Below is a set of entries; copy all of them exactly.

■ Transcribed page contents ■
═══

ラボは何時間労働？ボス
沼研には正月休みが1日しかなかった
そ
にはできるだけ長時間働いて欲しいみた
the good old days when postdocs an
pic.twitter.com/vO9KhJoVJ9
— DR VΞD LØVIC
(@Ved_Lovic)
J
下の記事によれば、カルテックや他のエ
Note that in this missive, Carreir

═══

■ YOUR RESPONSE ■
ラボは何時間労働？ボス
沼研には正月休みが1日しかなかった
そ
にはできるだけ長時間働いて欲しいみた
the good old days when postdocs an
pic.twitter.com/vO9KhJoVJ9
— DR VΞD LØVIC
(@Ved_Lovic)
J
下の記事によれば、カルテックや他のエ
Note that in this missive, Carreir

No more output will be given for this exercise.